Les origines de Soothsayer remontent à Days Of Night, un groupe death mélodique qui commet un EP en 2011 avant de splitter l’année suivante. On trouve Marc O’Grady (guitare) et Liam Hughes (chant), qui vont ensuite former Procession Of Spectres, un combo black metal dans lequel on trouve aussi des membres de Corr Monha et The Grief, dont Stephen Quinn (qui participe aux débuts de Soothsayer mais est remplacé en 2016 par Sean Breen) et Con Doyle (basse), qui va rejoindre Soothsayer en tant que guitariste tout en tenant la basse dans Demeter, avec Liam Hughes. Aux débuts de Soothsayer, en 2013, il y avait aussi le batteur Will Fahey, qui sera remplacé par Pavol Rosa, un Slovaque émigré en Irlande, également actif dans Ten Ton Slug et qui joua dans des groupes slovaques à la fin des années 1990 (Daybreak, Bizarre Of Brutality).

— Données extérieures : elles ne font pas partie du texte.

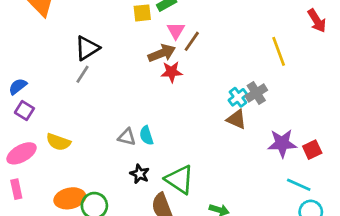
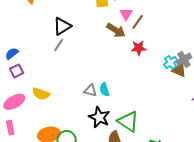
brown arrow: (162, 53) -> (116, 30), turned 54
red star: (172, 72) -> (139, 48), moved
purple square: (24, 110) -> (17, 71), turned 32
brown triangle: (236, 119) -> (179, 70), moved
black star: (140, 174) -> (99, 117), size x1.5

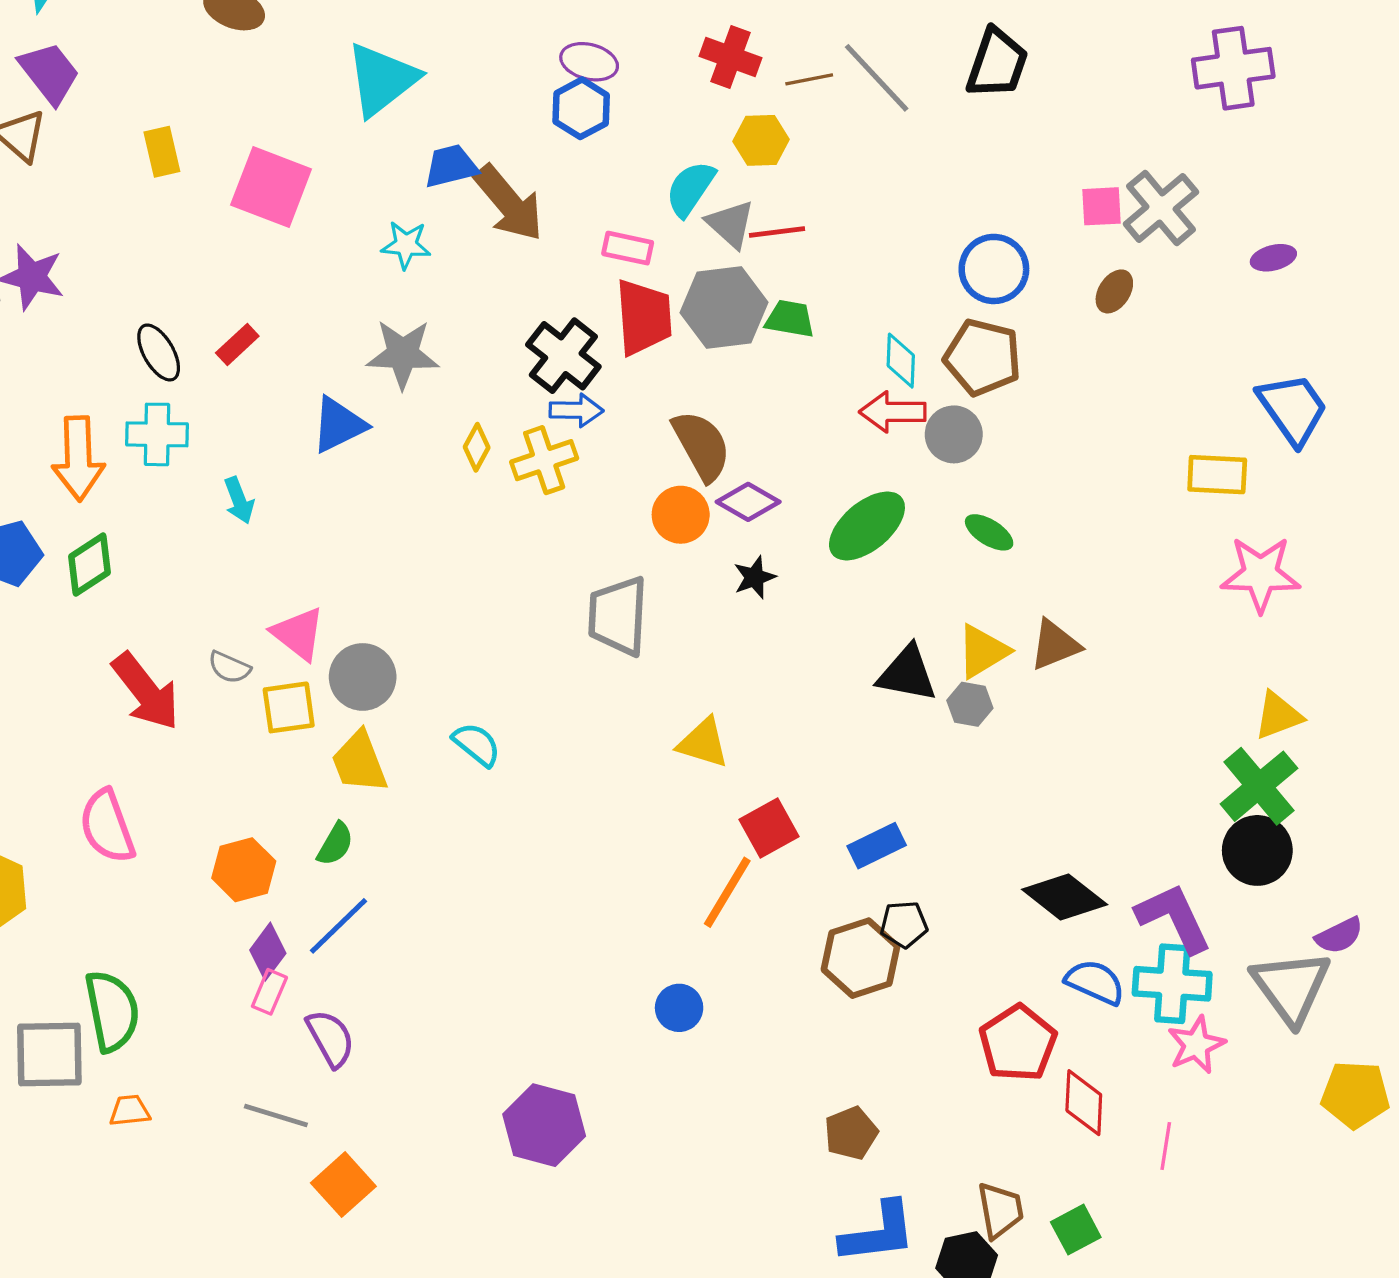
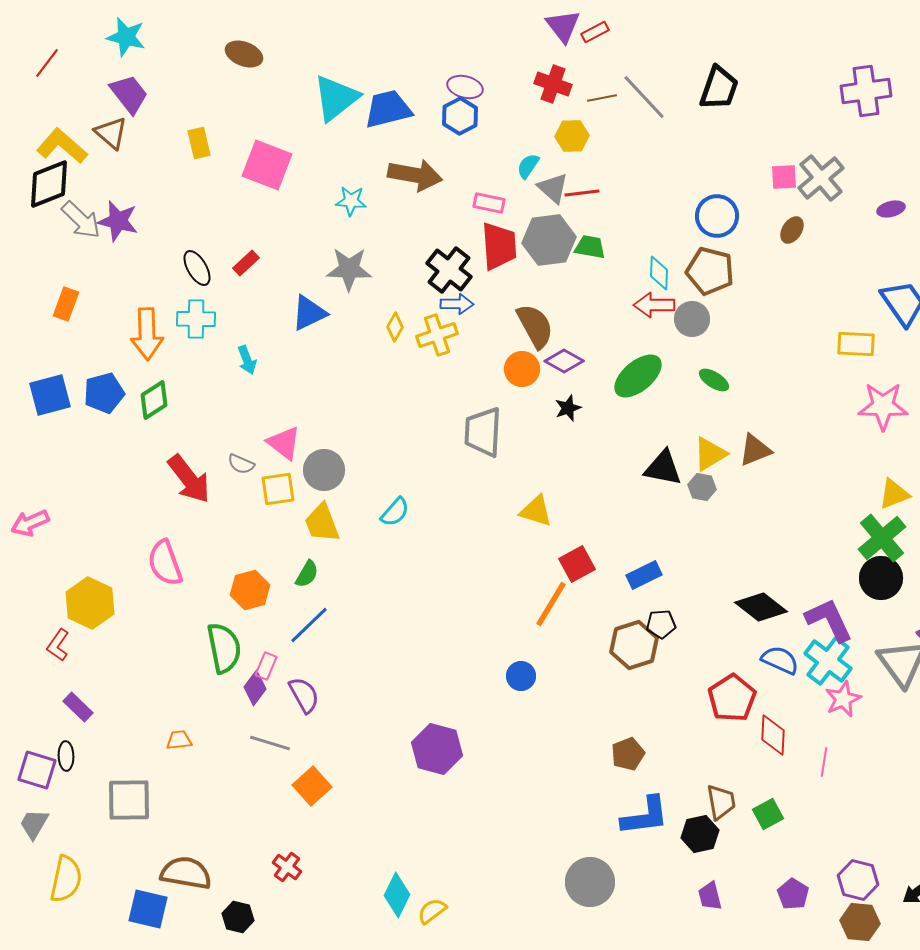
blue trapezoid: (451, 166) -> (388, 109), moved, size x1.4
cyan semicircle: (690, 189) -> (528, 166), size x0.7
brown arrow: (509, 203) -> (415, 175), turned -40
cyan semicircle: (477, 744) -> (395, 512), turned 92
purple diamond: (268, 952) -> (255, 688), moved
cyan cross: (1172, 984) -> (828, 661), turned 33
green semicircle: (112, 1011) -> (224, 648), moved
gray square: (49, 1054) -> (129, 800), moved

Le décollage ne semble pas très évident pour Soothsayer, qui commet deux EPs en 2015 et 1016, ainsi qu’un album ʺLive in Maltaʺ en 2020. Si cet album, ainsi que le premier EP ʺThe Soothsayerʺ étaient sortis à compte d’auteur, le deuxième EP ʺAt this great depthsʺ avait déjà été publié par Transcending Obscurity. Il faut cependant attendre cinq ans avant qu’un album long format voie le jour. Le groupe a beau être à son premier album, on sent que sa réputation est déjà bien établie, à en juger par les quelques artistes du monde doom et sludge qui ont répondu présents pour ajouter des parties de chant sur quelques titres : Eugene S. Robinson (Oxbow), Paul Catten (ex-Lazarus Blackstar, ex-Medulla Nocte, ex-Murder One), Ralf W. Garcia (Neolithic Regression, Poltergeist, Requiem) et Dave Ingram (du mythique combo death anglais Benediction).

Bénédiction est effectivement un mot de transition tout trouvé pour qualifier ce premier album qui attrape l’auditeur par les pieds et l’entraîne irrémédiablement dans les profondeurs du désespoir et de la dépression. Les bruits de chaîne et les litanies flottantes et répétitives qui hantent le premier morceau ʺFringeʺ imposent immédiatement une atmosphère glaciale et sombre, de quoi flanquer la frousse à n’importe quel tueur en série des Carpates. Le doom metal le plus lourd s’abat sur nos têtes à partir du deuxième morceau ʺOuter fringeʺ, début d’une série de titres flirtant avec les neuf à douze minutes et se déroulant comme un immense tapis monolithique aux coutures reliant les chansons les unes aux autres. Dans cet ensemble ʺWar of the dovesʺ impressionne avec ses assauts permanents de guitares épaisses et méchantes, soutenant un chant qui semble dévoré par un insondable désespoir. Dans cette affaire, quelques comparaisons avec Yob ne sont pas interdites.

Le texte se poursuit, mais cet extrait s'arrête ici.